**Aim of the exercise:** Find the line with "หมายความว่าควร" and the line with "CK ย่อมาจากอะไรในรายงานแล็บ" in the entries below; output exactly those two lines, every line between them, and no others.

----------------

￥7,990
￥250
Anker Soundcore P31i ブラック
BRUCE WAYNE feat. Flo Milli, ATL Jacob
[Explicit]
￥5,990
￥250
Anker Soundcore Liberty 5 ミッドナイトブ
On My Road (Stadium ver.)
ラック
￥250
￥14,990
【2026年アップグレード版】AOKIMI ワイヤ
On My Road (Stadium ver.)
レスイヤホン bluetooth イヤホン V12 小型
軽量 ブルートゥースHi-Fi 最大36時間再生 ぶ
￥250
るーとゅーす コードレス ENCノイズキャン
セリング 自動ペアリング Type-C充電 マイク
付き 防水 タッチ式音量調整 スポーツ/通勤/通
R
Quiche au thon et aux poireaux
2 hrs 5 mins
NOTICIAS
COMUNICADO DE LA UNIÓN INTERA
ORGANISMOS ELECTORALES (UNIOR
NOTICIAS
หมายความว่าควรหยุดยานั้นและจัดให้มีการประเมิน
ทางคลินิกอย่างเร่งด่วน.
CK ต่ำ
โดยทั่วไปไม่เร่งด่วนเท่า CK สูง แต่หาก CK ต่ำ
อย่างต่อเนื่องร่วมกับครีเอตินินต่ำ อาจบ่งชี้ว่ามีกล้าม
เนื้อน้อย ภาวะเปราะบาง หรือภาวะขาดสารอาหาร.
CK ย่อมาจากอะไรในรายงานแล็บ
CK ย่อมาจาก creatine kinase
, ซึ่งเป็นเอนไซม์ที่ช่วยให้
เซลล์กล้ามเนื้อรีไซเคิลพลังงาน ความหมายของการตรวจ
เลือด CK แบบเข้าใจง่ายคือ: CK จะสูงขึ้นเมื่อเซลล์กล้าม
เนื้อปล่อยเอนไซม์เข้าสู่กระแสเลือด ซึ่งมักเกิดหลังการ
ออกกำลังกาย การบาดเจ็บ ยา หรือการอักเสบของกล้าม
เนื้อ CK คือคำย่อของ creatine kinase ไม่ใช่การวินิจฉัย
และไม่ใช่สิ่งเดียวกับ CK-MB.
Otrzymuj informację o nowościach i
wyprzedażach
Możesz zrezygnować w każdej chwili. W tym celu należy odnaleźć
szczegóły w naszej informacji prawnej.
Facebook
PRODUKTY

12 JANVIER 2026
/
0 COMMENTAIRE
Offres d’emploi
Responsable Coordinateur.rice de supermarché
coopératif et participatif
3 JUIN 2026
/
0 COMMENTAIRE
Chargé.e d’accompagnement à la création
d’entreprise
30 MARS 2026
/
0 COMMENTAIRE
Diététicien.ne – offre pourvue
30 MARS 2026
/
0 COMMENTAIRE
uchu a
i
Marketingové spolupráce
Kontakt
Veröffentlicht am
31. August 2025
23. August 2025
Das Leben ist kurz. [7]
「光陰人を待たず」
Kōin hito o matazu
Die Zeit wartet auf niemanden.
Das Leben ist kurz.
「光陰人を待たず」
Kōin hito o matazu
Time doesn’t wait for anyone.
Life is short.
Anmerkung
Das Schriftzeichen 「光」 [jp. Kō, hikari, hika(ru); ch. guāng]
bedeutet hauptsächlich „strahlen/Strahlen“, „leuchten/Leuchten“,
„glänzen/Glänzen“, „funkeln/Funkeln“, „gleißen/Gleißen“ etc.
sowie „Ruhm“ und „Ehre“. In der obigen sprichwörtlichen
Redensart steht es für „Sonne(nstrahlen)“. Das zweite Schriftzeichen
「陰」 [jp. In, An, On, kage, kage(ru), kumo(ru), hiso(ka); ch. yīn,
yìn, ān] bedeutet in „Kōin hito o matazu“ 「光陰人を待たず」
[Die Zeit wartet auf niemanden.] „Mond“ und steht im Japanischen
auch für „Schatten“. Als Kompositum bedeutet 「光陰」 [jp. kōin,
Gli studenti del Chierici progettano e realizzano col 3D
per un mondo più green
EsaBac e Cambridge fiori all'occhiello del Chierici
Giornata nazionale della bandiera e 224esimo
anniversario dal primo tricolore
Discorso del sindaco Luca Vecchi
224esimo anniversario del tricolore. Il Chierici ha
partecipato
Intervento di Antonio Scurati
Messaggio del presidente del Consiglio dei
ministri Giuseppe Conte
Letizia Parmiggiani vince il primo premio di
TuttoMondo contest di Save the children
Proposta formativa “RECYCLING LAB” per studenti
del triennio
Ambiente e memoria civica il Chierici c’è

----------------

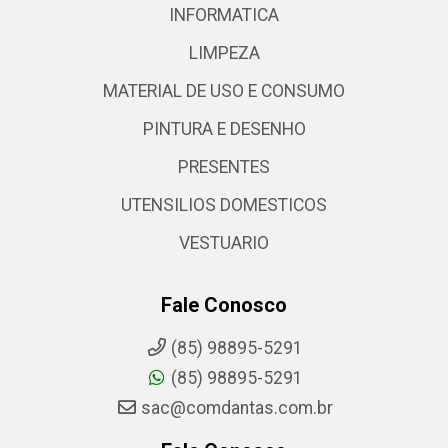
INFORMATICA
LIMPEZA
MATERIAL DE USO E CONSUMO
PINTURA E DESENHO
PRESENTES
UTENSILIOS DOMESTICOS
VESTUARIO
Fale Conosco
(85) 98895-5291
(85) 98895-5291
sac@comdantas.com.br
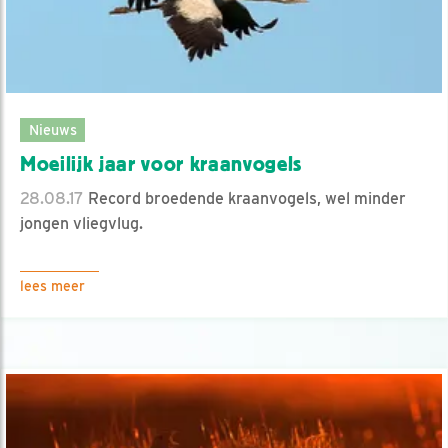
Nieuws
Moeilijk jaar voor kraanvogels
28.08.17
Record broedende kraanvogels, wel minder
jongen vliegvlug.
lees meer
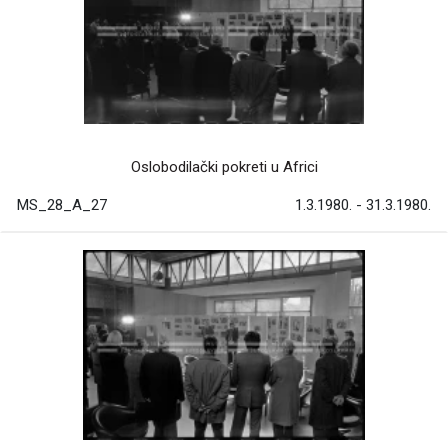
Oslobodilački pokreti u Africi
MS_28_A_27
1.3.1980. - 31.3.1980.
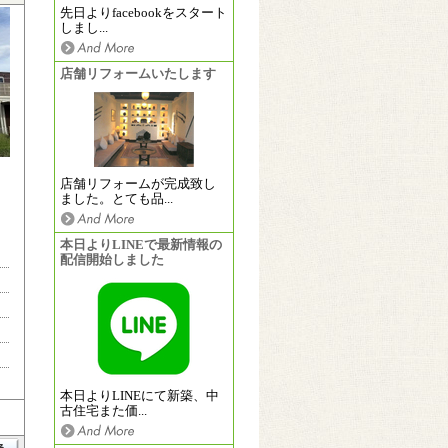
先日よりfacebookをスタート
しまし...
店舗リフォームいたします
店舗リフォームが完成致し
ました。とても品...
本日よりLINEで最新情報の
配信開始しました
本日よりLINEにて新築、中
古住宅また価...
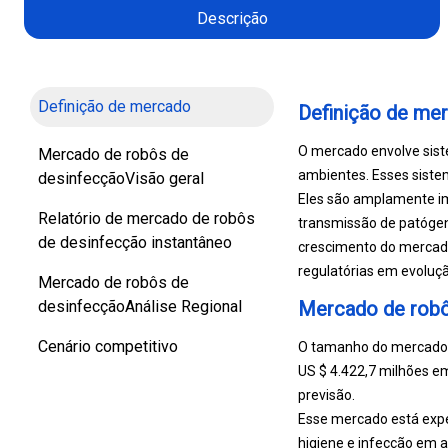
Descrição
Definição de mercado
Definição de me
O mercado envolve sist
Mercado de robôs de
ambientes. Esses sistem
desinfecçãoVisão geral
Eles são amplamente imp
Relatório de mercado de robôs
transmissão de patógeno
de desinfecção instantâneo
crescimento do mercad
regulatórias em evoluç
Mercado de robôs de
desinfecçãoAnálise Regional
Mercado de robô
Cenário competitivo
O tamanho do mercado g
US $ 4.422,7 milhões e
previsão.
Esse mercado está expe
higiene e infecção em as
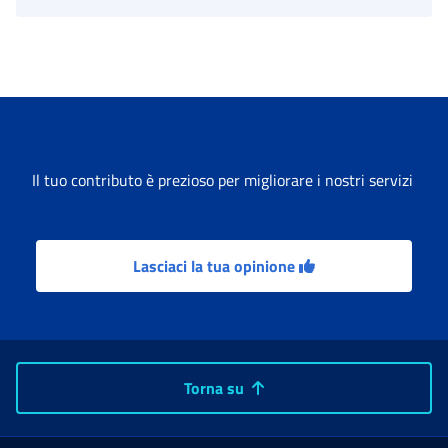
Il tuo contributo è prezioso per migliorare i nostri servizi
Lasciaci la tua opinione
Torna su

----------------

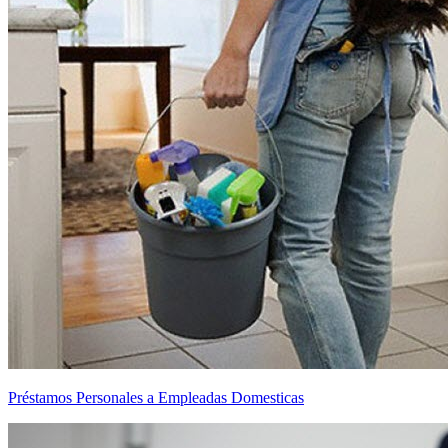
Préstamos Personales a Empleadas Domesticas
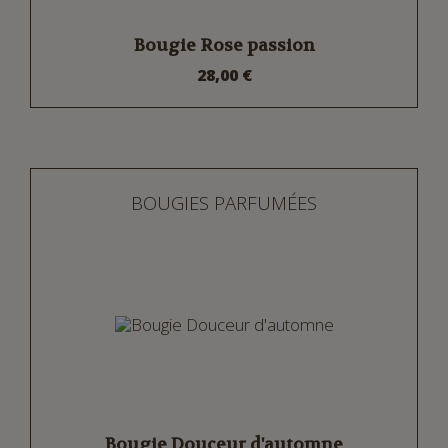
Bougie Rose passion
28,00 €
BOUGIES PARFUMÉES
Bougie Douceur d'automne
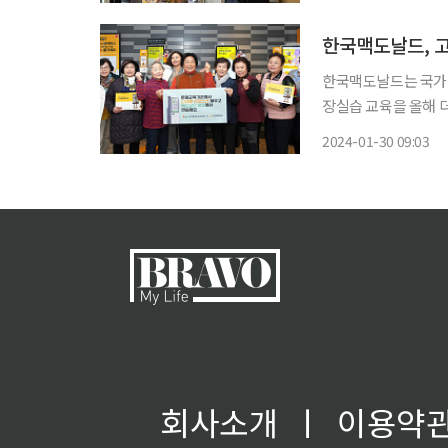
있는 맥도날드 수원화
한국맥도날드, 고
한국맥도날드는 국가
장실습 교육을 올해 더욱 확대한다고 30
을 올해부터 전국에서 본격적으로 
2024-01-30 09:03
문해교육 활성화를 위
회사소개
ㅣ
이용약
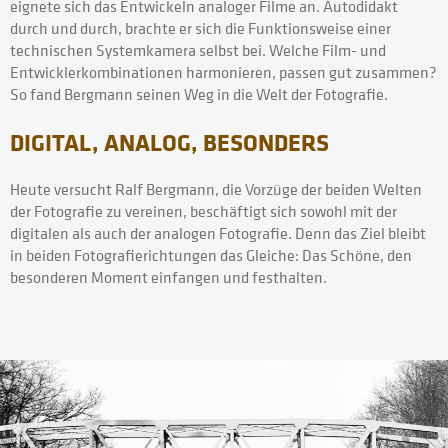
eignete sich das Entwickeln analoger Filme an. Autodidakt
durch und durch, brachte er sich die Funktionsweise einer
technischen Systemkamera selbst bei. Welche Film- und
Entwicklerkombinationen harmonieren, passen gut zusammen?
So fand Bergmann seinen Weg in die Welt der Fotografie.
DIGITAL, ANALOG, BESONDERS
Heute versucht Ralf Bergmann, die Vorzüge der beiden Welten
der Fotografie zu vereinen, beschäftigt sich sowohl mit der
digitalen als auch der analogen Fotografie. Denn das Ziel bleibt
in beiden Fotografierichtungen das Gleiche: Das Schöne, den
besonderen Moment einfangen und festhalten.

----------------

**Answer space:**
หมายความว่าควรหยุดยานั้นและจัดให้มีการประเมิน
ทางคลินิกอย่างเร่งด่วน.
CK ต่ำ
โดยทั่วไปไม่เร่งด่วนเท่า CK สูง แต่หาก CK ต่ำ
อย่างต่อเนื่องร่วมกับครีเอตินินต่ำ อาจบ่งชี้ว่ามีกล้าม
เนื้อน้อย ภาวะเปราะบาง หรือภาวะขาดสารอาหาร.
CK ย่อมาจากอะไรในรายงานแล็บ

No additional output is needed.